The ultimate quantity of hydrocarbons that can be extracted from the field is, in fact, relatively insensitive to the withdrawal rate, with the withdrawal rate impacting the length of time required to achieve maximum extraction rather than the ultimate volume extracted, the pool rules application says.

Approval needed

ExxonMobil says that it applying now for approval for its proposed development path for Point Thomson in order to obtain approval in time to support the required engineering schedules for both the proposed Point Thomson gas expansion project and the AKLNG project.

“Approval of an allowable gas offtake rate is needed to commit to the substantial Point Thomson unit engineering costs required to progress this effort and to have a firm basis to design the Point Thomson wells and facilities,” the application says.

The AKLNG project is working towards a major threshold in the second quarter of 2016, at which point the project must decide whether to move into the hugely expensive stage of conducting the project’s front-end engineering and design.

“A key consideration for the project participants will be that sufficient gas supplies will be available to support the project,” the pool rules application says.

Gas cycling evaluated

The pool rules application says that a full-field gas cycling project for Point Thomson was intensely evaluated in the early 2000s but was not found to be economically viable.
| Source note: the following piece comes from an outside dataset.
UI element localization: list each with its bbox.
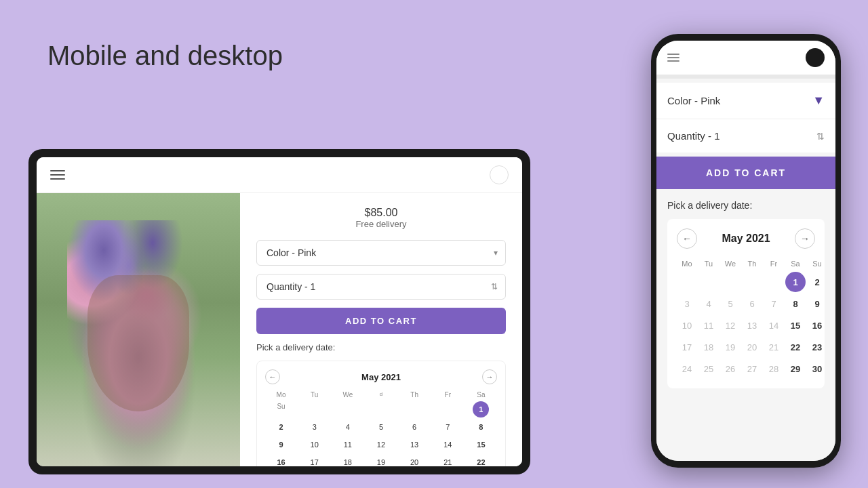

“Major impediments were the limited amount of condensate that could be recovered, the high cost of the facilities and wells, and the significant risks associated with a gas cycling development,” the application says, commenting that especially high required reservoir injection pressures form a key differentiating factor from gas condensate production elsewhere in the world.

“While the IPS production operations will provide useful information about the reservoir, no scenarios have been identified in which this information would materially improve the current outlook for the viability of expanded gas recycling,” the application says.

Gas for Prudhoe

ExxonMobil says that it has also evaluated an option to inject Point Thomson gas into the primary reservoir of the Prudhoe Bay oil field. Although this option could provide a means of accelerating by one or two years the development of gas exporting from the Point Thomson field, this shortening of the timeline would be unlikely to provide sufficient justification for the development costs and diversion of resources required, the application says.

“Any further consideration of this option would depend upon progress on the AKLNG project,” the application says.

With a known thin rim of oil located below the gas pool in the Point Thomson reservoir, oil production is another possibility in the field. But this oil, being heavy and viscous, would be difficult to produce - ExxonMobil says that it has evaluated this option and determined that production from the oil rim is not viable.

“Study results … indicate that initially heavy oil from the oil rim would be recovered, followed by high rates of gas and water within weeks or months of initial production,” the pool rules application says.